— RECORD EXCERPTS —
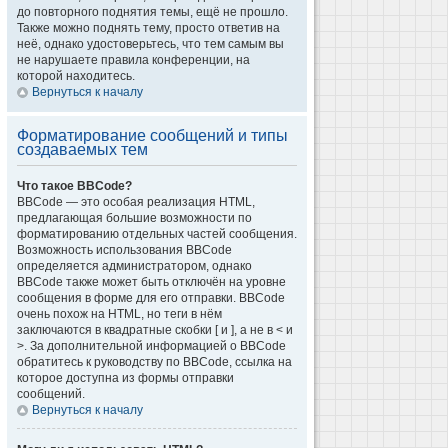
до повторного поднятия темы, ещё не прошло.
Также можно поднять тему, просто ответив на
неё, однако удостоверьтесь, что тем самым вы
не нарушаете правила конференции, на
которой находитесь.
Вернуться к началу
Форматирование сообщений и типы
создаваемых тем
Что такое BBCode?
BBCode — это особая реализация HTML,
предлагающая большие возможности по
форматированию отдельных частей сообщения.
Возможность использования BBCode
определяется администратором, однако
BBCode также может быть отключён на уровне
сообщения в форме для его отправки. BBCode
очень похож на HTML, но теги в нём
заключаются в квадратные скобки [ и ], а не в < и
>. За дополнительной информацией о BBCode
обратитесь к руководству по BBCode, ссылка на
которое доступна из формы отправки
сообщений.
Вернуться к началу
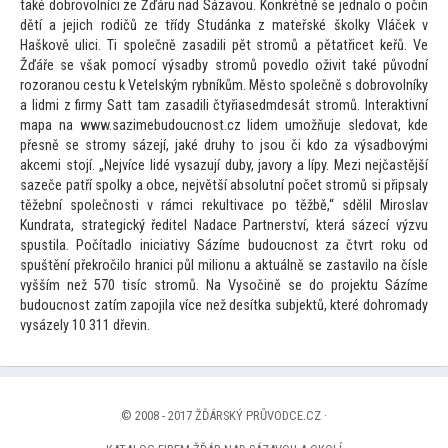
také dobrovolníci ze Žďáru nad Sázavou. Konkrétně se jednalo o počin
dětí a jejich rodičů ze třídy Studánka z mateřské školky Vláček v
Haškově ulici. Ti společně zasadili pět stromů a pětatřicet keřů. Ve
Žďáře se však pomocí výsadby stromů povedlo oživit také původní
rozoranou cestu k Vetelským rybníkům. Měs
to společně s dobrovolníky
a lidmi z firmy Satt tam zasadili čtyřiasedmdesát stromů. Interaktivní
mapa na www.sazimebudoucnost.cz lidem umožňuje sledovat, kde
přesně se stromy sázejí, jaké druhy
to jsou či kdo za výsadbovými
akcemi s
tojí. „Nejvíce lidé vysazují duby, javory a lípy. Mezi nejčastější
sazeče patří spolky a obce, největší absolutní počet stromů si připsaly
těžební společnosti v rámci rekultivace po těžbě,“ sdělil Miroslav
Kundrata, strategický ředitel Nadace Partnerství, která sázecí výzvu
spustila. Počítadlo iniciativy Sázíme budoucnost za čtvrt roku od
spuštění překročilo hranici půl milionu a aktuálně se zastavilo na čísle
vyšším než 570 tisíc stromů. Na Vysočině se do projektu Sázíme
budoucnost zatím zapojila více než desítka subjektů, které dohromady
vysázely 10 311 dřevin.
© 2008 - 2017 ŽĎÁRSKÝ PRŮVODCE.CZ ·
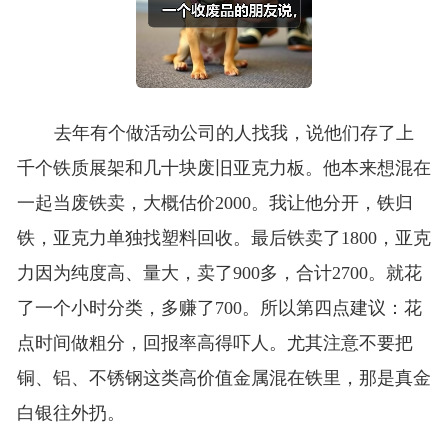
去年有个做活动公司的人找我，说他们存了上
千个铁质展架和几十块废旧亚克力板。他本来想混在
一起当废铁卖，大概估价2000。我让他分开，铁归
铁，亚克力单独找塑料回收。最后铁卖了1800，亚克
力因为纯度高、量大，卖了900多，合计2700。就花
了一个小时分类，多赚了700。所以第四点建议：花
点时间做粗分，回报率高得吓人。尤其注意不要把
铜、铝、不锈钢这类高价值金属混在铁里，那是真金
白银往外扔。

— TASK ITEM —
Select every line of the records holding the string "také".

— ANSWER SPACE —
také dobrovolníci ze Žďáru nad Sázavou. Konkrétně se jednalo o počin
Žďáře se však pomocí výsadby stromů povedlo oživit také původní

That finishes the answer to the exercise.